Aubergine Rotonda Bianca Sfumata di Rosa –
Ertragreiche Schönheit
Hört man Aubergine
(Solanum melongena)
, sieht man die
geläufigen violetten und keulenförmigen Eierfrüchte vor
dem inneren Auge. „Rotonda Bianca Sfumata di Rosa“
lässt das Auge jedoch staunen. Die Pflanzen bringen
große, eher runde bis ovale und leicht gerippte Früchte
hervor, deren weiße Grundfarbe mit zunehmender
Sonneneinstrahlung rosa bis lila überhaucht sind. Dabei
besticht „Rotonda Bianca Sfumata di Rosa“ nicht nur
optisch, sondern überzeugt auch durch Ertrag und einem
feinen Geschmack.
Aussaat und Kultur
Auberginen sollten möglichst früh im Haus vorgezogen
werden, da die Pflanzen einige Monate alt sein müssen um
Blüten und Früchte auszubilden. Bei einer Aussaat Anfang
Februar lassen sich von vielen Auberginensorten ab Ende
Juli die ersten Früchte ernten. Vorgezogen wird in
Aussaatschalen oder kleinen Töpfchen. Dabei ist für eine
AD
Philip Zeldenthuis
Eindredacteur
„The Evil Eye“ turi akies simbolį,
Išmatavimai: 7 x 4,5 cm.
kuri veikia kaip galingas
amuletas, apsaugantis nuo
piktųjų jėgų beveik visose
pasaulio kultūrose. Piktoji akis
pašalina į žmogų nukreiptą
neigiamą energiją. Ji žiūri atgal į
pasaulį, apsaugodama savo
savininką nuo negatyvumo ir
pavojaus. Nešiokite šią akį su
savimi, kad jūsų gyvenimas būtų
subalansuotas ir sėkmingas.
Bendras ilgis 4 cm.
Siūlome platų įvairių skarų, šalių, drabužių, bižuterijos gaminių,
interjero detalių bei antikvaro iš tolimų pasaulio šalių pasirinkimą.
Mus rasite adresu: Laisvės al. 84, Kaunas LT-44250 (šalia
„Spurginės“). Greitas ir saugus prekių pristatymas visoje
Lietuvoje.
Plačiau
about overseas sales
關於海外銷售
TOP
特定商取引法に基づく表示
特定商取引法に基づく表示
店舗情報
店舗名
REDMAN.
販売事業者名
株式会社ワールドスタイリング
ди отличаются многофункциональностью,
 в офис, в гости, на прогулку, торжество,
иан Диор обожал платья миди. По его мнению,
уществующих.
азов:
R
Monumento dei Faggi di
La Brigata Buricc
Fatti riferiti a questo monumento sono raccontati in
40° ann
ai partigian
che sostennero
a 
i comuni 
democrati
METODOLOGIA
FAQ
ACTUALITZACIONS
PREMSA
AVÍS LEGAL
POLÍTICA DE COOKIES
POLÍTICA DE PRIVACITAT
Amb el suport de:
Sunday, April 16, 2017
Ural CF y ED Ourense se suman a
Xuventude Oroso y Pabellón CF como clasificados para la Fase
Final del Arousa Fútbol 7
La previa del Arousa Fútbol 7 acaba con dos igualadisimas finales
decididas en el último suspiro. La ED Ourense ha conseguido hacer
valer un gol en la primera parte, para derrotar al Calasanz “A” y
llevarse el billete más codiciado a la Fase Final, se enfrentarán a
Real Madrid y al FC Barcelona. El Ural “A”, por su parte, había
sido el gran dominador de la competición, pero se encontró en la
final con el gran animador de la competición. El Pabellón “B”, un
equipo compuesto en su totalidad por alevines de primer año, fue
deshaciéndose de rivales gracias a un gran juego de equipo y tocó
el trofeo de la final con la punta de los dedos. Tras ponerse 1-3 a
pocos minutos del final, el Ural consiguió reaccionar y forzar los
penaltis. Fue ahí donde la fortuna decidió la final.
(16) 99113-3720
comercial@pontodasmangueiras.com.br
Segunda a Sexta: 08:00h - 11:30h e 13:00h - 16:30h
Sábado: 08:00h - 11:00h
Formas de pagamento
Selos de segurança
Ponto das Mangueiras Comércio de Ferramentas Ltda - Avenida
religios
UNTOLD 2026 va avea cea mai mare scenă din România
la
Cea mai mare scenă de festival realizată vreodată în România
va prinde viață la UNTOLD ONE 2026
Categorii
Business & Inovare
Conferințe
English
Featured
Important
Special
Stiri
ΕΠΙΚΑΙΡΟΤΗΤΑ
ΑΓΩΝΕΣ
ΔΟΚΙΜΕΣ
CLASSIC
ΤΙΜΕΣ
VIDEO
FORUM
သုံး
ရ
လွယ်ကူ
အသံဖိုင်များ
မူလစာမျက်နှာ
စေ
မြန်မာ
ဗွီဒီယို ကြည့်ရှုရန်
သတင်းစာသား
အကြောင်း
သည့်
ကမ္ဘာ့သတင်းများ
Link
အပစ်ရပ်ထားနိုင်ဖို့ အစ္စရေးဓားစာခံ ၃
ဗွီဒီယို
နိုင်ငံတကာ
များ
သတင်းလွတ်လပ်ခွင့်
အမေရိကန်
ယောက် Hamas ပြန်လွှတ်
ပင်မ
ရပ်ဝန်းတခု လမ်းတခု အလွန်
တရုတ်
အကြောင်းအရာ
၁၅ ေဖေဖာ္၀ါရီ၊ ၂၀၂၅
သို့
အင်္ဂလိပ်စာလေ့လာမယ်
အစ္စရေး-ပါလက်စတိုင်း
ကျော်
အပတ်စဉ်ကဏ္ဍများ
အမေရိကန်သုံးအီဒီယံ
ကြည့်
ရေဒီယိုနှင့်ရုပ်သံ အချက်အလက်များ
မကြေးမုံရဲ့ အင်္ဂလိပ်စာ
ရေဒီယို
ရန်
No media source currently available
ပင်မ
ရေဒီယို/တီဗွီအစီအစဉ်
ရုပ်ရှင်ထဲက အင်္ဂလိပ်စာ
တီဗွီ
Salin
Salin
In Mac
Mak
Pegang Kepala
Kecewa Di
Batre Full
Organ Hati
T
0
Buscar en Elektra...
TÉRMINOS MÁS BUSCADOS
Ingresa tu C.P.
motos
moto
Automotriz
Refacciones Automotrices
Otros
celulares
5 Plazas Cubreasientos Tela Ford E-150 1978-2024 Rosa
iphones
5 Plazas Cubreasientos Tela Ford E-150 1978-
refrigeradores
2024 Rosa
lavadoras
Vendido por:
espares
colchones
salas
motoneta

++++++++++++++++++++

The response should be every record above restated exactly.

▶ Exercise answer:
Aubergine Rotonda Bianca Sfumata di Rosa –
Ertragreiche Schönheit
Hört man Aubergine
(Solanum melongena)
, sieht man die
geläufigen violetten und keulenförmigen Eierfrüchte vor
dem inneren Auge. „Rotonda Bianca Sfumata di Rosa“
lässt das Auge jedoch staunen. Die Pflanzen bringen
große, eher runde bis ovale und leicht gerippte Früchte
hervor, deren weiße Grundfarbe mit zunehmender
Sonneneinstrahlung rosa bis lila überhaucht sind. Dabei
besticht „Rotonda Bianca Sfumata di Rosa“ nicht nur
optisch, sondern überzeugt auch durch Ertrag und einem
feinen Geschmack.
Aussaat und Kultur
Auberginen sollten möglichst früh im Haus vorgezogen
werden, da die Pflanzen einige Monate alt sein müssen um
Blüten und Früchte auszubilden. Bei einer Aussaat Anfang
Februar lassen sich von vielen Auberginensorten ab Ende
Juli die ersten Früchte ernten. Vorgezogen wird in
Aussaatschalen oder kleinen Töpfchen. Dabei ist für eine
AD
Philip Zeldenthuis
Eindredacteur
„The Evil Eye“ turi akies simbolį,
Išmatavimai: 7 x 4,5 cm.
kuri veikia kaip galingas
amuletas, apsaugantis nuo
piktųjų jėgų beveik visose
pasaulio kultūrose. Piktoji akis
pašalina į žmogų nukreiptą
neigiamą energiją. Ji žiūri atgal į
pasaulį, apsaugodama savo
savininką nuo negatyvumo ir
pavojaus. Nešiokite šią akį su
savimi, kad jūsų gyvenimas būtų
subalansuotas ir sėkmingas.
Bendras ilgis 4 cm.
Siūlome platų įvairių skarų, šalių, drabužių, bižuterijos gaminių,
interjero detalių bei antikvaro iš tolimų pasaulio šalių pasirinkimą.
Mus rasite adresu: Laisvės al. 84, Kaunas LT-44250 (šalia
„Spurginės“). Greitas ir saugus prekių pristatymas visoje
Lietuvoje.
Plačiau
about overseas sales
關於海外銷售
TOP
特定商取引法に基づく表示
特定商取引法に基づく表示
店舗情報
店舗名
REDMAN.
販売事業者名
株式会社ワールドスタイリング
ди отличаются многофункциональностью,
 в офис, в гости, на прогулку, торжество,
иан Диор обожал платья миди. По его мнению,
уществующих.
азов:
R
Monumento dei Faggi di
La Brigata Buricc
Fatti riferiti a questo monumento sono raccontati in
40° ann
ai partigian
che sostennero
a 
i comuni 
democrati
METODOLOGIA
FAQ
ACTUALITZACIONS
PREMSA
AVÍS LEGAL
POLÍTICA DE COOKIES
POLÍTICA DE PRIVACITAT
Amb el suport de:
Sunday, April 16, 2017
Ural CF y ED Ourense se suman a
Xuventude Oroso y Pabellón CF como clasificados para la Fase
Final del Arousa Fútbol 7
La previa del Arousa Fútbol 7 acaba con dos igualadisimas finales
decididas en el último suspiro. La ED Ourense ha conseguido hacer
valer un gol en la primera parte, para derrotar al Calasanz “A” y
llevarse el billete más codiciado a la Fase Final, se enfrentarán a
Real Madrid y al FC Barcelona. El Ural “A”, por su parte, había
sido el gran dominador de la competición, pero se encontró en la
final con el gran animador de la competición. El Pabellón “B”, un
equipo compuesto en su totalidad por alevines de primer año, fue
deshaciéndose de rivales gracias a un gran juego de equipo y tocó
el trofeo de la final con la punta de los dedos. Tras ponerse 1-3 a
pocos minutos del final, el Ural consiguió reaccionar y forzar los
penaltis. Fue ahí donde la fortuna decidió la final.
(16) 99113-3720
comercial@pontodasmangueiras.com.br
Segunda a Sexta: 08:00h - 11:30h e 13:00h - 16:30h
Sábado: 08:00h - 11:00h
Formas de pagamento
Selos de segurança
Ponto das Mangueiras Comércio de Ferramentas Ltda - Avenida
religios
UNTOLD 2026 va avea cea mai mare scenă din România
la
Cea mai mare scenă de festival realizată vreodată în România
va prinde viață la UNTOLD ONE 2026
Categorii
Business & Inovare
Conferințe
English
Featured
Important
Special
Stiri
ΕΠΙΚΑΙΡΟΤΗΤΑ
ΑΓΩΝΕΣ
ΔΟΚΙΜΕΣ
CLASSIC
ΤΙΜΕΣ
VIDEO
FORUM
သုံး
ရ
လွယ်ကူ
အသံဖိုင်များ
မူလစာမျက်နှာ
စေ
မြန်မာ
ဗွီဒီယို ကြည့်ရှုရန်
သတင်းစာသား
အကြောင်း
သည့်
ကမ္ဘာ့သတင်းများ
Link
အပစ်ရပ်ထားနိုင်ဖို့ အစ္စရေးဓားစာခံ ၃
ဗွီဒီယို
နိုင်ငံတကာ
များ
သတင်းလွတ်လပ်ခွင့်
အမေရိကန်
ယောက် Hamas ပြန်လွှတ်
ပင်မ
ရပ်ဝန်းတခု လမ်းတခု အလွန်
တရုတ်
အကြောင်းအရာ
၁၅ ေဖေဖာ္၀ါရီ၊ ၂၀၂၅
သို့
အင်္ဂလိပ်စာလေ့လာမယ်
အစ္စရေး-ပါလက်စတိုင်း
ကျော်
အပတ်စဉ်ကဏ္ဍများ
အမေရိကန်သုံးအီဒီယံ
ကြည့်
ရေဒီယိုနှင့်ရုပ်သံ အချက်အလက်များ
မကြေးမုံရဲ့ အင်္ဂလိပ်စာ
ရေဒီယို
ရန်
No media source currently available
ပင်မ
ရေဒီယို/တီဗွီအစီအစဉ်
ရုပ်ရှင်ထဲက အင်္ဂလိပ်စာ
တီဗွီ
Salin
Salin
In Mac
Mak
Pegang Kepala
Kecewa Di
Batre Full
Organ Hati
T
0
Buscar en Elektra...
TÉRMINOS MÁS BUSCADOS
Ingresa tu C.P.
motos
moto
Automotriz
Refacciones Automotrices
Otros
celulares
5 Plazas Cubreasientos Tela Ford E-150 1978-2024 Rosa
iphones
5 Plazas Cubreasientos Tela Ford E-150 1978-
refrigeradores
2024 Rosa
lavadoras
Vendido por:
espares
colchones
salas
motoneta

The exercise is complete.